◆ Dataset ◆

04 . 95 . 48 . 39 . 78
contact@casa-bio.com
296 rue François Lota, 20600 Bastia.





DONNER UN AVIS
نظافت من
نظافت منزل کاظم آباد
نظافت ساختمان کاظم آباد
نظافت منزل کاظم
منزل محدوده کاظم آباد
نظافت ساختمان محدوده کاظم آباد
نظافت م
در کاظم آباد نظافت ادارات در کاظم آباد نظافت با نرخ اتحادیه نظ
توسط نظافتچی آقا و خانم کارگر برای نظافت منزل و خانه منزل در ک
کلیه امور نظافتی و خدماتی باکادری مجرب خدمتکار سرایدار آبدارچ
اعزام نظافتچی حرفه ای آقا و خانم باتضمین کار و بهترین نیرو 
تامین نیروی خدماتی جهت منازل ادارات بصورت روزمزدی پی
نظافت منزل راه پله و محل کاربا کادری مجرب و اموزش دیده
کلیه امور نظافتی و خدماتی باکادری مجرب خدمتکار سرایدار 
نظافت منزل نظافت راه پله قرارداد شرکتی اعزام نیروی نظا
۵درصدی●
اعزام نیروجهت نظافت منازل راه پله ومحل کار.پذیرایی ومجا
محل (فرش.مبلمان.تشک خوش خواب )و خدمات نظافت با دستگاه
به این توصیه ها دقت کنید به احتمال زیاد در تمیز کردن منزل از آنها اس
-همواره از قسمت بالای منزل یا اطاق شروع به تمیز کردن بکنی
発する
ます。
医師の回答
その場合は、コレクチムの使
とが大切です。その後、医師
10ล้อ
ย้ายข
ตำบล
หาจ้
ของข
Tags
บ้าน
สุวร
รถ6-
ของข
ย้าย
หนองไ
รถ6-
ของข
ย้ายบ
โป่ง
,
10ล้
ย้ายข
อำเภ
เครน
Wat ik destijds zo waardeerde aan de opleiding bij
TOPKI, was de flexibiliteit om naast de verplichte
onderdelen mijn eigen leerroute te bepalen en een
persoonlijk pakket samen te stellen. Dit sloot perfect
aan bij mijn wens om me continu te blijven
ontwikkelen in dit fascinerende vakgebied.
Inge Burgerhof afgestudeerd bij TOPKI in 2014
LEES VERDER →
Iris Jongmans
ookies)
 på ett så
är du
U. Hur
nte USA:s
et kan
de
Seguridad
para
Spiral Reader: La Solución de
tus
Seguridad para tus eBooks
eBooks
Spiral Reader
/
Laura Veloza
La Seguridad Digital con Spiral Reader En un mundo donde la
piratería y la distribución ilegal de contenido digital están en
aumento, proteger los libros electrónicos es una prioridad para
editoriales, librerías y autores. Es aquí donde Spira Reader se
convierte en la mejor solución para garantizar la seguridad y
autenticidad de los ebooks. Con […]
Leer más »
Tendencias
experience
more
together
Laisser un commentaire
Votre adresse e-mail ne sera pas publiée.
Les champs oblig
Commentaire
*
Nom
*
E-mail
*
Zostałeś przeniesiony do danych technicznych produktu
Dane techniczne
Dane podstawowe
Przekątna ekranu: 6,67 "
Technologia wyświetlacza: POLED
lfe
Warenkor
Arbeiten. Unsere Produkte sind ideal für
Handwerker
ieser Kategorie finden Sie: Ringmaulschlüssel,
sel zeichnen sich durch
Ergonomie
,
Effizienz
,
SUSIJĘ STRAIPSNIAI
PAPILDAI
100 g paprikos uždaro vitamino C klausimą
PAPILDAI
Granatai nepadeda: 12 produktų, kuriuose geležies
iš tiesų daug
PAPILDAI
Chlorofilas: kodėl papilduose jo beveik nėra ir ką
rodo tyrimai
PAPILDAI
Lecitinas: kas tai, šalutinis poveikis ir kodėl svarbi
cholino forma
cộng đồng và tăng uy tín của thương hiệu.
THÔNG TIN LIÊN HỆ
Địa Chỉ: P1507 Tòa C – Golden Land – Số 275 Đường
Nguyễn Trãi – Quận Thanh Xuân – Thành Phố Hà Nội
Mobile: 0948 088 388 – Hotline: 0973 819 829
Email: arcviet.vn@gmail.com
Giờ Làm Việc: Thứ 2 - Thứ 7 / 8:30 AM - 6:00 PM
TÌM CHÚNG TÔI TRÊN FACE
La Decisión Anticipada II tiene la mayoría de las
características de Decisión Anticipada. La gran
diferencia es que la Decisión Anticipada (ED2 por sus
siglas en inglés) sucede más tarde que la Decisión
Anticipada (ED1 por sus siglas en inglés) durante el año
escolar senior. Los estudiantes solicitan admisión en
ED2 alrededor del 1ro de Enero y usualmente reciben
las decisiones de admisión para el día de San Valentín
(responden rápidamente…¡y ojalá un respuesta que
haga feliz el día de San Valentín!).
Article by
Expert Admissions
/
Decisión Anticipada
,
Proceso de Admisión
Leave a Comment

◆ Instructions for the task ◆
I need each line above reproduced exactly.

◆ Response below ◆
04 . 95 . 48 . 39 . 78
contact@casa-bio.com
296 rue François Lota, 20600 Bastia.





DONNER UN AVIS
نظافت من
نظافت منزل کاظم آباد
نظافت ساختمان کاظم آباد
نظافت منزل کاظم
منزل محدوده کاظم آباد
نظافت ساختمان محدوده کاظم آباد
نظافت م
در کاظم آباد نظافت ادارات در کاظم آباد نظافت با نرخ اتحادیه نظ
توسط نظافتچی آقا و خانم کارگر برای نظافت منزل و خانه منزل در ک
کلیه امور نظافتی و خدماتی باکادری مجرب خدمتکار سرایدار آبدارچ
اعزام نظافتچی حرفه ای آقا و خانم باتضمین کار و بهترین نیرو 
تامین نیروی خدماتی جهت منازل ادارات بصورت روزمزدی پی
نظافت منزل راه پله و محل کاربا کادری مجرب و اموزش دیده
کلیه امور نظافتی و خدماتی باکادری مجرب خدمتکار سرایدار 
نظافت منزل نظافت راه پله قرارداد شرکتی اعزام نیروی نظا
۵درصدی●
اعزام نیروجهت نظافت منازل راه پله ومحل کار.پذیرایی ومجا
محل (فرش.مبلمان.تشک خوش خواب )و خدمات نظافت با دستگاه
به این توصیه ها دقت کنید به احتمال زیاد در تمیز کردن منزل از آنها اس
-همواره از قسمت بالای منزل یا اطاق شروع به تمیز کردن بکنی
発する
ます。
医師の回答
その場合は、コレクチムの使
とが大切です。その後、医師
10ล้อ
ย้ายข
ตำบล
หาจ้
ของข
Tags
บ้าน
สุวร
รถ6-
ของข
ย้าย
หนองไ
รถ6-
ของข
ย้ายบ
โป่ง
,
10ล้
ย้ายข
อำเภ
เครน
Wat ik destijds zo waardeerde aan de opleiding bij
TOPKI, was de flexibiliteit om naast de verplichte
onderdelen mijn eigen leerroute te bepalen en een
persoonlijk pakket samen te stellen. Dit sloot perfect
aan bij mijn wens om me continu te blijven
ontwikkelen in dit fascinerende vakgebied.
Inge Burgerhof afgestudeerd bij TOPKI in 2014
LEES VERDER →
Iris Jongmans
ookies)
 på ett så
är du
U. Hur
nte USA:s
et kan
de
Seguridad
para
Spiral Reader: La Solución de
tus
Seguridad para tus eBooks
eBooks
Spiral Reader
/
Laura Veloza
La Seguridad Digital con Spiral Reader En un mundo donde la
piratería y la distribución ilegal de contenido digital están en
aumento, proteger los libros electrónicos es una prioridad para
editoriales, librerías y autores. Es aquí donde Spira Reader se
convierte en la mejor solución para garantizar la seguridad y
autenticidad de los ebooks. Con […]
Leer más »
Tendencias
experience
more
together
Laisser un commentaire
Votre adresse e-mail ne sera pas publiée.
Les champs oblig
Commentaire
*
Nom
*
E-mail
*
Zostałeś przeniesiony do danych technicznych produktu
Dane techniczne
Dane podstawowe
Przekątna ekranu: 6,67 "
Technologia wyświetlacza: POLED
lfe
Warenkor
Arbeiten. Unsere Produkte sind ideal für
Handwerker
ieser Kategorie finden Sie: Ringmaulschlüssel,
sel zeichnen sich durch
Ergonomie
,
Effizienz
,
SUSIJĘ STRAIPSNIAI
PAPILDAI
100 g paprikos uždaro vitamino C klausimą
PAPILDAI
Granatai nepadeda: 12 produktų, kuriuose geležies
iš tiesų daug
PAPILDAI
Chlorofilas: kodėl papilduose jo beveik nėra ir ką
rodo tyrimai
PAPILDAI
Lecitinas: kas tai, šalutinis poveikis ir kodėl svarbi
cholino forma
cộng đồng và tăng uy tín của thương hiệu.
THÔNG TIN LIÊN HỆ
Địa Chỉ: P1507 Tòa C – Golden Land – Số 275 Đường
Nguyễn Trãi – Quận Thanh Xuân – Thành Phố Hà Nội
Mobile: 0948 088 388 – Hotline: 0973 819 829
Email: arcviet.vn@gmail.com
Giờ Làm Việc: Thứ 2 - Thứ 7 / 8:30 AM - 6:00 PM
TÌM CHÚNG TÔI TRÊN FACE
La Decisión Anticipada II tiene la mayoría de las
características de Decisión Anticipada. La gran
diferencia es que la Decisión Anticipada (ED2 por sus
siglas en inglés) sucede más tarde que la Decisión
Anticipada (ED1 por sus siglas en inglés) durante el año
escolar senior. Los estudiantes solicitan admisión en
ED2 alrededor del 1ro de Enero y usualmente reciben
las decisiones de admisión para el día de San Valentín
(responden rápidamente…¡y ojalá un respuesta que
haga feliz el día de San Valentín!).
Article by
Expert Admissions
/
Decisión Anticipada
,
Proceso de Admisión
Leave a Comment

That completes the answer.